Alexandra melebarkan matanya. Menguap kecil sembari mencari penanda waktu guna mempertegas informasi yang Ibra berikan. Memang benar pagi belum datang, bahkan tengah malam saja belum, tapi pergerakan waktu saat ini membuat Alexandra sadar bahwa dia dan Ibra sudah menghabiskan tujuh jam waktu mereka di tempat ini.

"Kita sudah tidur lama sekali," gumam Alexandra lantas mengucek matanya.

"Karena kita sama-sama kelelahan."

"Rasa rindumu padaku sebesar apa sebenarnya, tuan? Sampai pelampiasannya harus berkali-kali. Huh, dasar." Alexandra mencebik, kemudian gantian memajukan bibirnya untuk menggapai bibir lelaki yang terlihat bak dewa yunani dibawah penerangan lampu kamar hotel ini.

"Ciuman yang barusan apa itu artinya kamu mau melakukannya lagi?"

Alexandra berdecak, memukul pelan pipi Ibra. "Sudah cukup. Kamu mau membuatku nggak bisa berjalan setelah ini?"

"Kalau kamu nggak bisa berjalan aku bersedia menggendongmu kemanapun."

"Merayuku saja terus."

Tawa kecil terdengar, sebelum Ibra setengah mengangkat tubuhnya dan menumpu kepalanya dengan satu tangan. Dipandanginya wajah sempurna perempuan yang terasa sangat dekat dengannya itu. Jemarinya menari halus, mengagumi pahatan yang Tuhan berikan pada wajah Alexandra. Sampai jari itu berhenti di bibir Alexandra dan segera dilumat oleh perempuan itu.

"Kamu menggodaku lagi, sayang."

"Apa?" Alexandra mengeluarkan jari Ibra dari mulutnya. "Aku cuma membasahi jarimu. Mudah sekali kamu ini aku pancing."

"Apa tuan puteri ini lapar?"

"Lapar sekali," jawab Alexandra menyadari kekosongan dalam perutnya. Apalagi tenaganya telah terkuras karena aktivitas ranjangnya bersama Ibra. "Kita pesan lewat layanan kamar saja, ya. Aku masih malas untuk kemana-mana. Malam ini kita menginap disini saja sampai besok."

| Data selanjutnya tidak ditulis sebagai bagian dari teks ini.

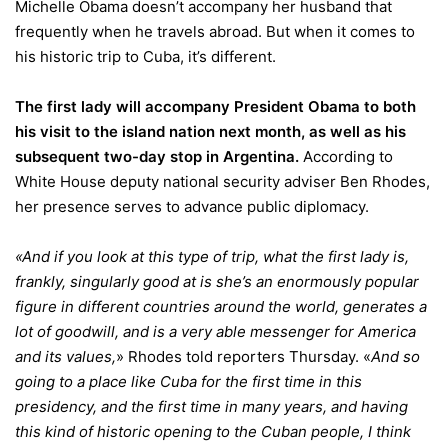
Michelle Obama doesn’t accompany her husband that
frequently when he travels abroad. But when it comes to
his historic trip to Cuba, it’s different.
The first lady will accompany President Obama to both
his visit to the island nation next month, as well as his
subsequent two-day stop in Argentina.
According to
White House deputy national security adviser Ben Rhodes,
her presence serves to advance public diplomacy.
«And if you look at this type of trip, what the first lady is,
frankly, singularly good at is she’s an enormously popular
figure in different countries around the world, generates a
lot of goodwill, and is a very able messenger for America
and its values,
» Rhodes told reporters Thursday. «
And so
going to a place like Cuba for the first time in this
presidency, and the first time in many years, and having
this kind of historic opening to the Cuban people, I think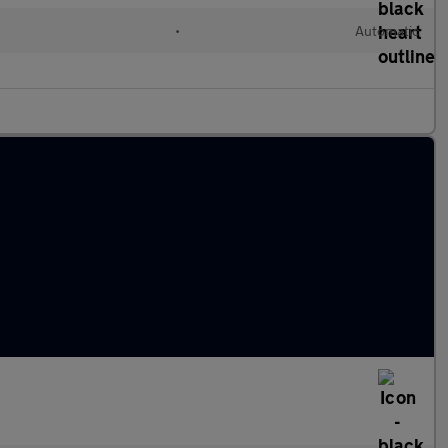
d
•
Automatic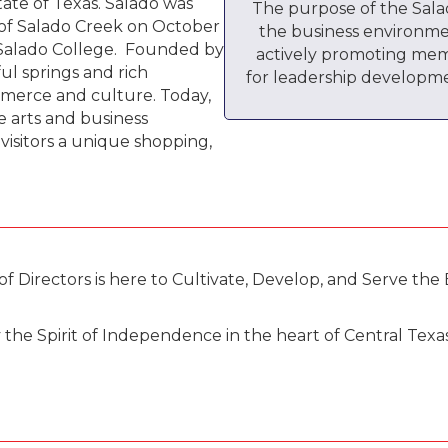
tate of Texas. Salado was
The purpose of the Sal
 of Salado Creek on October
the business environme
f Salado College. Founded by
actively promoting mem
ful springs and rich
for leadership developme
merce and culture. Today,
ve arts and business
isitors a unique shopping,
irectors is here to Cultivate, Develop, and Serve the 
e Spirit of Independence in the heart of Central Texas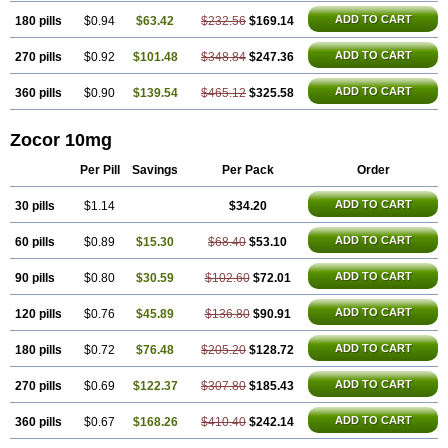
ADD TO CART
180 pills
$0.94
$63.42
$232.56
$169.14
ADD TO CART
270 pills
$0.92
$101.48
$348.84
$247.36
ADD TO CART
360 pills
$0.90
$139.54
$465.12
$325.58
Zocor 10mg
Per Pill
Savings
Per Pack
Order
ADD TO CART
30 pills
$1.14
$34.20
ADD TO CART
60 pills
$0.89
$15.30
$68.40
$53.10
ADD TO CART
90 pills
$0.80
$30.59
$102.60
$72.01
ADD TO CART
120 pills
$0.76
$45.89
$136.80
$90.91
ADD TO CART
180 pills
$0.72
$76.48
$205.20
$128.72
ADD TO CART
270 pills
$0.69
$122.37
$307.80
$185.43
ADD TO CART
360 pills
$0.67
$168.26
$410.40
$242.14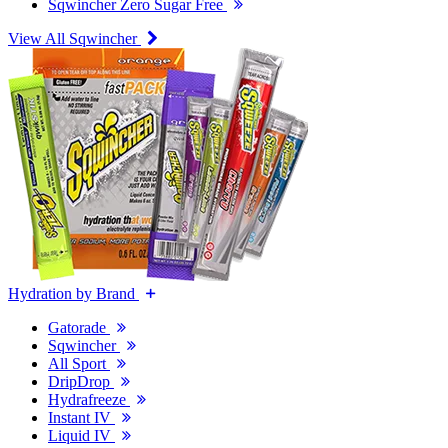
Sqwincher Zero Sugar Free
View All Sqwincher
Hydration by Brand
Gatorade
Sqwincher
All Sport
DripDrop
Hydrafreeze
Instant IV
Liquid IV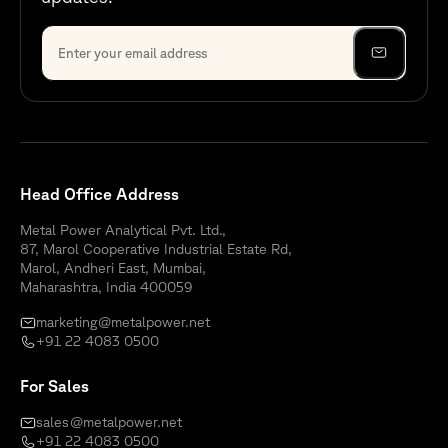
Head Office Address
Metal Power Analytical Pvt. Ltd.,
87, Marol Cooperative Industrial Estate Rd,
Marol, Andheri East, Mumbai,
Maharashtra, India 400059
marketing@metalpower.net
+91 22 4083 0500
For Sales
sales@metalpower.net
+91 22 4083 0500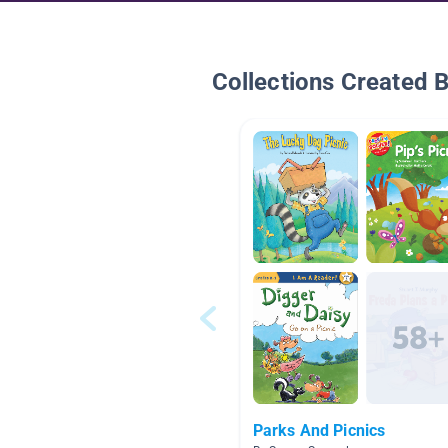
Collections Created 
Parks And Picnics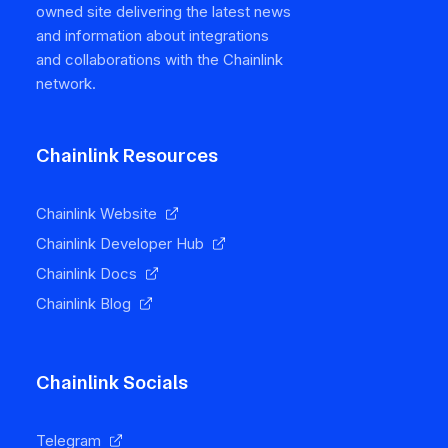
owned site delivering the latest news
and information about integrations
and collaborations with the Chainlink
network.
Chainlink Resources
Chainlink Website
Chainlink Developer Hub
Chainlink Docs
Chainlink Blog
Chainlink Socials
Telegram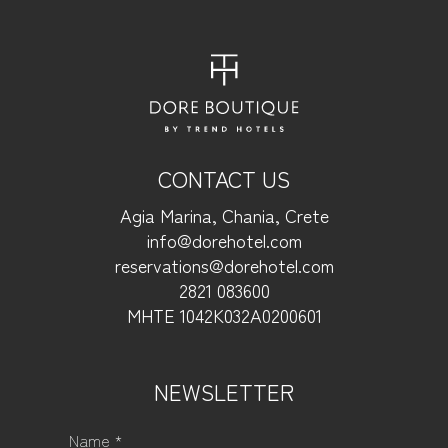
CONTACT US
Agia Marina, Chania, Crete
info@dorehotel.com
reservations@dorehotel.com
2821 083600
ΜΗΤΕ 1042Κ032Α0200601
NEWSLETTER
Name *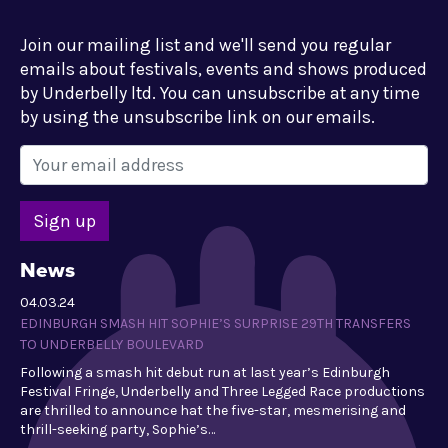
Join our mailing list and we'll send you regular
emails about festivals, events and shows produced
by Underbelly ltd. You can unsubscribe at any time
by using the unsubscribe link on our emails.
News
04.03.24
EDINBURGH SMASH HIT SOPHIE’S SURPRISE 29TH TRANSFERS
TO UNDERBELLY BOULEVARD
Following a smash hit debut run at last year’s Edinburgh
Festival Fringe, Underbelly and Three Legged Race productions
are thrilled to announce hat the five-star, mesmerising and
thrill-seeking party, Sophie’s…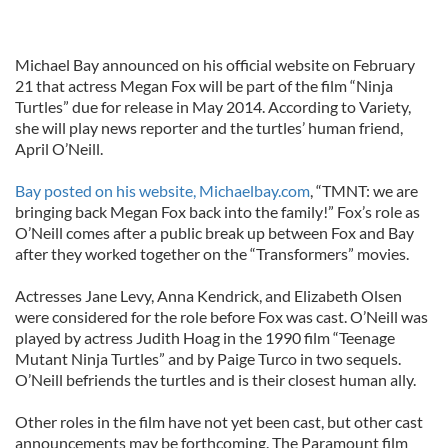
Michael Bay announced on his official website on February
21 that actress Megan Fox will be part of the film “Ninja
Turtles” due for release in May 2014. According to Variety,
she will play news reporter and the turtles’ human friend,
April O’Neill.
Bay posted on his website, Michaelbay.com
, “TMNT: we are
bringing back Megan Fox back into the family!” Fox’s role as
O’Neill comes after a public break up between Fox and Bay
after they worked together on the “Transformers” movies.
Actresses Jane Levy, Anna Kendrick, and Elizabeth Olsen
were considered for the role before Fox was cast. O’Neill was
played by actress Judith Hoag in the 1990 film “Teenage
Mutant Ninja Turtles” and by Paige Turco in two sequels.
O’Neill befriends the turtles and is their closest human ally.
Other roles in the film have not yet been cast, but other cast
announcements may be forthcoming. The Paramount film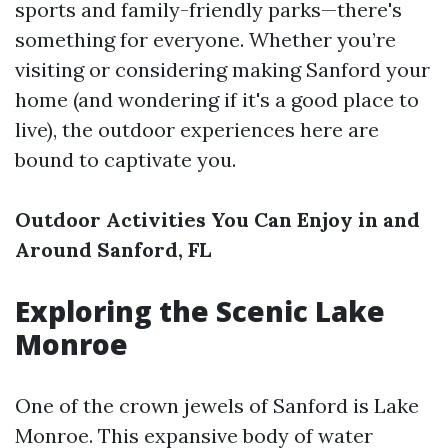
sports and family-friendly parks—there's
something for everyone. Whether you’re
visiting or considering making Sanford your
home (and wondering if it's a good place to
live), the outdoor experiences here are
bound to captivate you.
Outdoor Activities You Can Enjoy in and
Around Sanford, FL
Exploring the Scenic Lake
Monroe
One of the crown jewels of Sanford is Lake
Monroe. This expansive body of water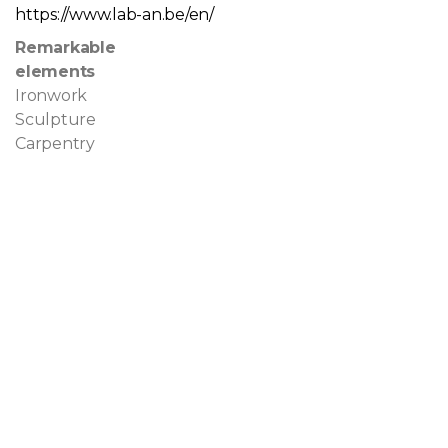
https://www.lab-an.be/en/
Remarkable
elements
Ironwork
Sculpture
Carpentry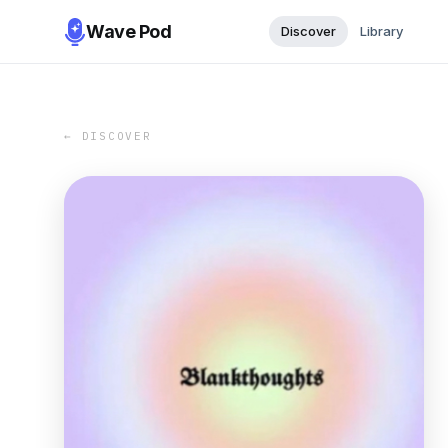
Wave Pod
Discover
Library
← DISCOVER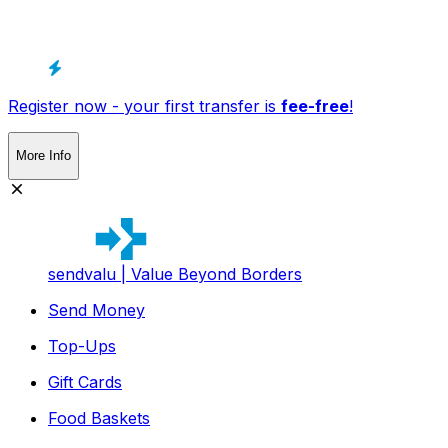
Register now - your first transfer is
fee-free
!
More Info
sendvalu | Value Beyond Borders
Send Money
Top-Ups
Gift Cards
Food Baskets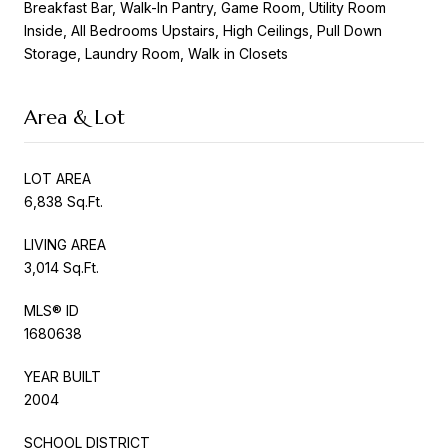
Breakfast Bar, Walk-In Pantry, Game Room, Utility Room
Inside, All Bedrooms Upstairs, High Ceilings, Pull Down
Storage, Laundry Room, Walk in Closets
Area & Lot
LOT AREA
6,838 Sq.Ft.
LIVING AREA
3,014 Sq.Ft.
MLS® ID
1680638
YEAR BUILT
2004
SCHOOL DISTRICT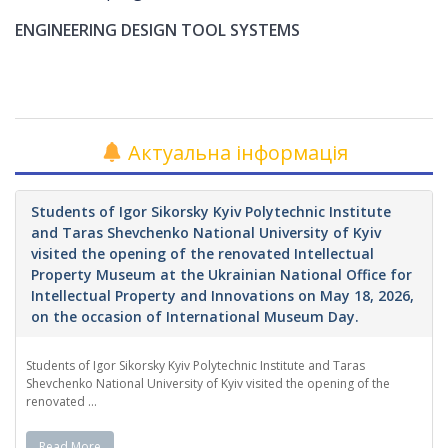
ENGINEERING DESIGN TOOL SYSTEMS
Актуальна інформація
Students of Igor Sikorsky Kyiv Polytechnic Institute
and Taras Shevchenko National University of Kyiv
visited the opening of the renovated Intellectual
Property Museum at the Ukrainian National Office for
Intellectual Property and Innovations on May 18, 2026,
on the occasion of International Museum Day.
Students of Igor Sikorsky Kyiv Polytechnic Institute and Taras
Shevchenko National University of Kyiv visited the opening of the
renovated ...
Read More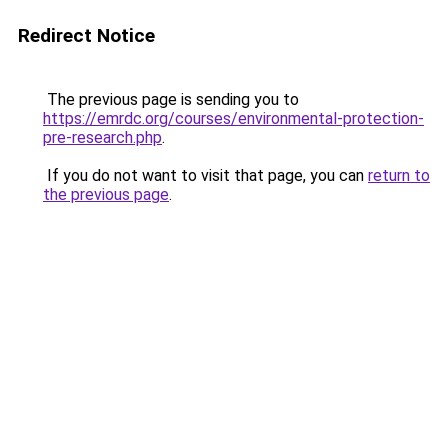
Redirect Notice
The previous page is sending you to
https://emrdc.org/courses/environmental-protection-
pre-research.php
.
If you do not want to visit that page, you can
return to
the previous page
.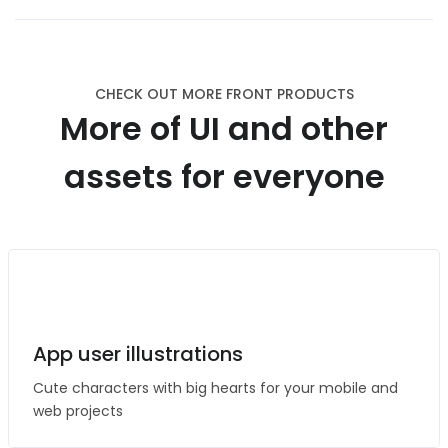
CHECK OUT MORE FRONT PRODUCTS
More of UI and other
assets for everyone
App user illustrations
Cute characters with big hearts for your mobile and
web projects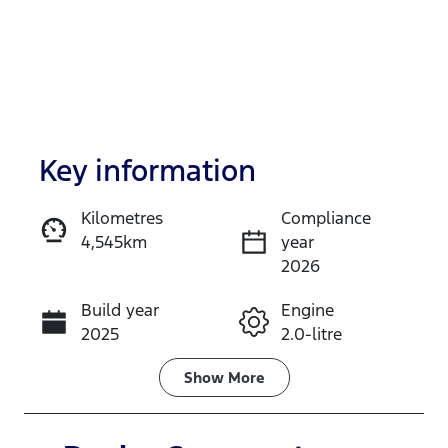
Key information
Kilometres
Compliance
4,545km
year
Enquire Now
2026
Build year
Engine
Call Now
2025
2.0-litre
Fuel Type
Transmission
Show
More
Diesel
Automatic
Induction
Seats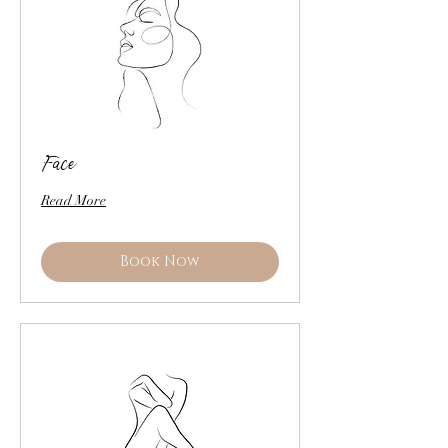
Face
Read More
Book Now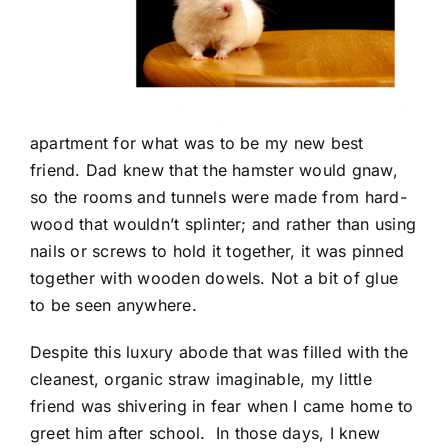
apartment for what was to be my new best
friend. Dad knew that the hamster would gnaw,
so the rooms and tunnels were made from hard-
wood that wouldn’t splinter; and rather than using
nails or screws to hold it together, it was pinned
together with wooden dowels. Not a bit of glue
to be seen anywhere.
Despite this luxury abode that was filled with the
cleanest, organic straw imaginable, my little
friend was shivering in fear when I came home to
greet him after school. In those days, I knew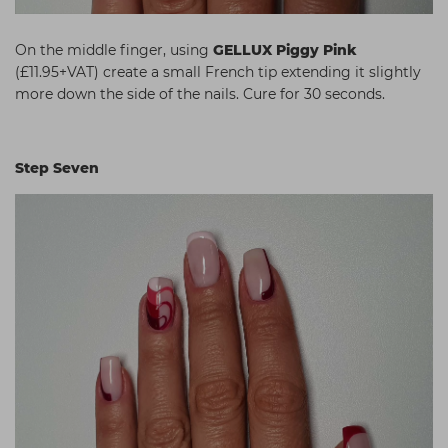
On the middle finger, using
GELLUX Piggy Pink
(£11.95+VAT) create a small French tip extending it slightly
more down the side of the nails. Cure for 30 seconds.
Step Seven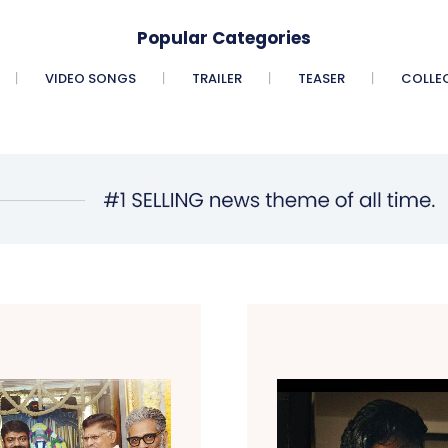
Popular Categories
VIDEO SONGS
TRAILER
TEASER
COLLE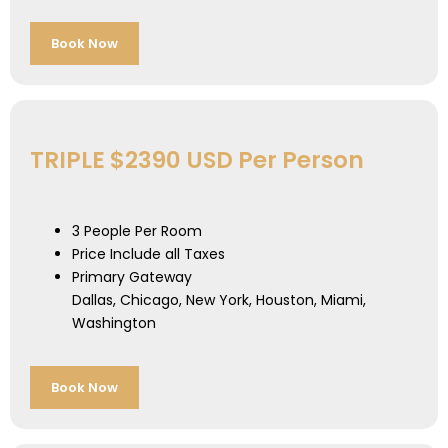
Book Now
TRIPLE $2390 USD Per Person
3 People Per Room
Price Include all Taxes
Primary Gateway
Dallas, Chicago, New York, Houston, Miami,
Washington
Book Now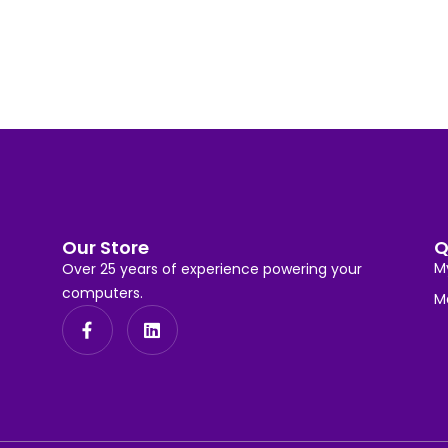
Our Store
Q
M
Over 25 years of experience powering your
computers.
M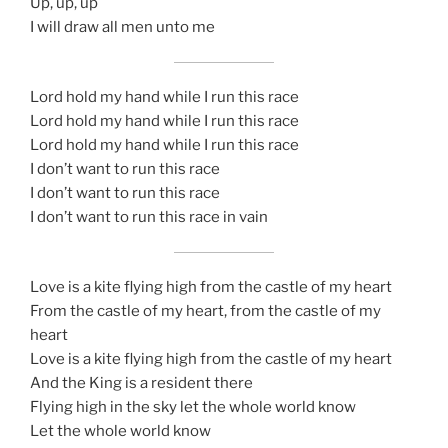
Up, up, up
I will draw all men unto me
Lord hold my hand while I run this race
Lord hold my hand while I run this race
Lord hold my hand while I run this race
I don’t want to run this race
I don’t want to run this race
I don’t want to run this race in vain
Love is a kite flying high from the castle of my heart
From the castle of my heart, from the castle of my
heart
Love is a kite flying high from the castle of my heart
And the King is a resident there
Flying high in the sky let the whole world know
Let the whole world know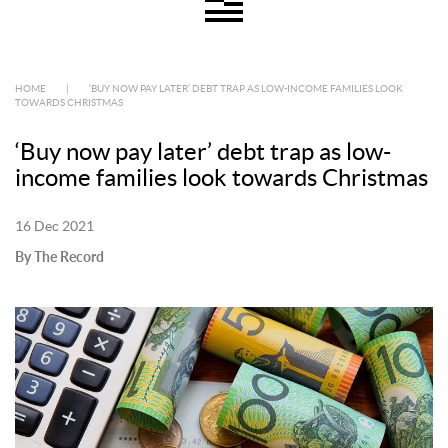
HOME
|
‘BUY NOW PAY LATER’ DEBT TRAP AS LOW-INCOME FAMILIES LOOK
TOWARDS CHRISTMAS
‘Buy now pay later’ debt trap as low-
income families look towards Christmas
16 Dec 2021
By The Record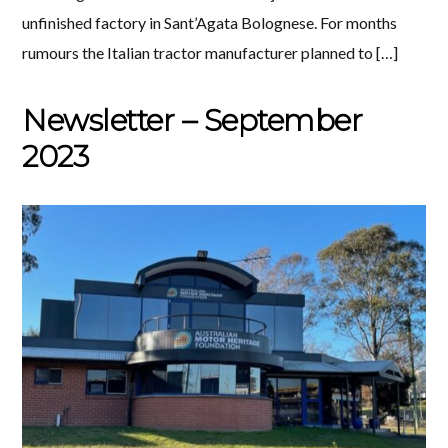
unfinished factory in Sant’Agata Bolognese. For months
rumours the Italian tractor manufacturer planned to […]
Newsletter – September
2023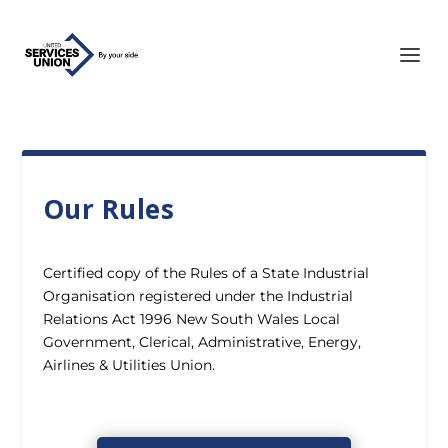
Our Rules
Certified copy of the Rules of a State Industrial
Organisation registered under the Industrial
Relations Act 1996 New South Wales Local
Government, Clerical, Administrative, Energy,
Airlines & Utilities Union.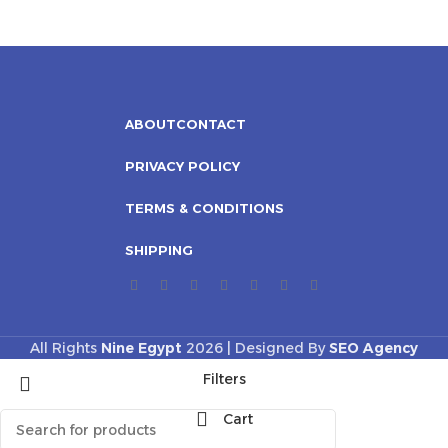
ABOUT
CONTACT
PRIVACY POLICY
TERMS & CONDITIONS
SHIPPING
All Rights
Nine Egypt
2026 | Designed By
SEO Agency
Filters
Cart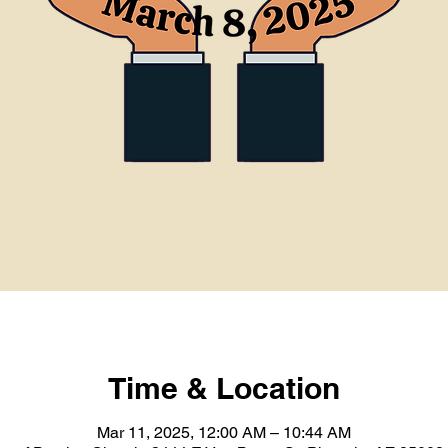
Time & Location
Mar 11, 2025, 12:00 AM – 10:44 AM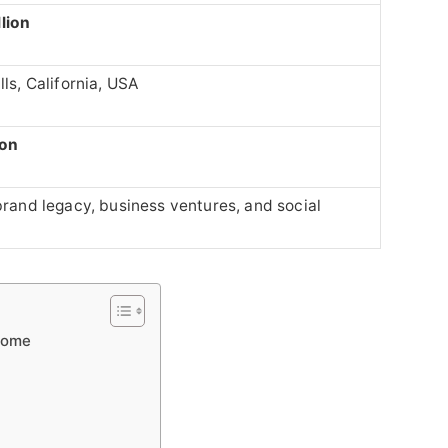
lion
lls, California, USA
ion
 brand legacy, business ventures, and social
 Home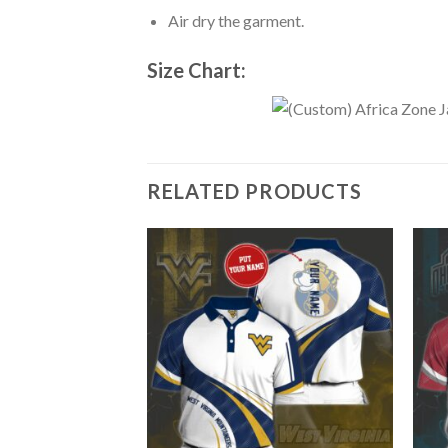
Air dry the garment.
Size Chart:
RELATED PRODUCTS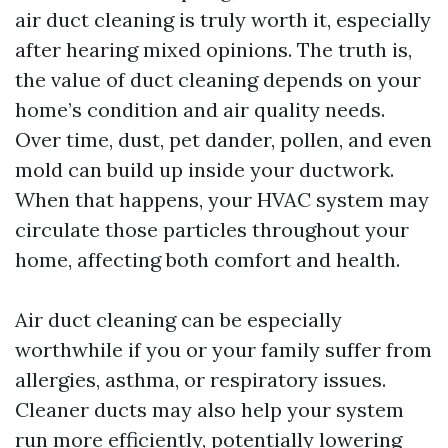
air duct cleaning is truly worth it, especially
after hearing mixed opinions. The truth is,
the value of duct cleaning depends on your
home’s condition and air quality needs.
Over time, dust, pet dander, pollen, and even
mold can build up inside your ductwork.
When that happens, your HVAC system may
circulate those particles throughout your
home, affecting both comfort and health.
Air duct cleaning can be especially
worthwhile if you or your family suffer from
allergies, asthma, or respiratory issues.
Cleaner ducts may also help your system
run more efficiently, potentially lowering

"Kalau kita menginap disini, aku nggak yakin setelah makan nanti akan ada yang tahan untuk nggak berbuat apa-apa dan langsung tidur."

"Itu kamu pasti, bukan aku."

"Oya?" Ibra melingkarkan tangannya ke perut Alexandra, kemudian menurunkan wajahnya dan mencium pipi perempuan yang begitu dicintainya itu. "Bagaimana kalau kita sebut sebagai kita berdua saja? Karena keinginan kita sama-sama besar untuk hal itu."

"Kamu tahu, aku sedang memikirkan sesuatu," ucap Alexandra pelan. Tangannya bermain di lengan Ibra yang masih membelenggu tubuhnya.

"Apa itu?"

"Bagaimana kalau aku hamil?"

"Aku akan bertanggung jawab," jawab Ibra cepat. "Memang ini kan konsekuensi atas apa yang kita lakukan. Aku sudah memikirkan hal itu jauh sebelum kita mengambil langkah ini. Masih percaya janjiku padamu, kan? Aku akan selalu menemanimu. Termasuk saat nantinya akan terjadi sesuatu diluar kendali kita."

"Apa kamu sungguh-sungguh? Tentang perasaanmu padaku. Maksudku—"

Belum sempat Alexandra menyelesaikan ucapannya, Ibra sudah membungkam bibirnya dengan satu ciuman lembut. Lelaki itu menatapnya lekat, seolah berkata tanpa suara betapa dia benar-benar mempunyai perasaan yang begitu dalam dan besar untuk Alexandra.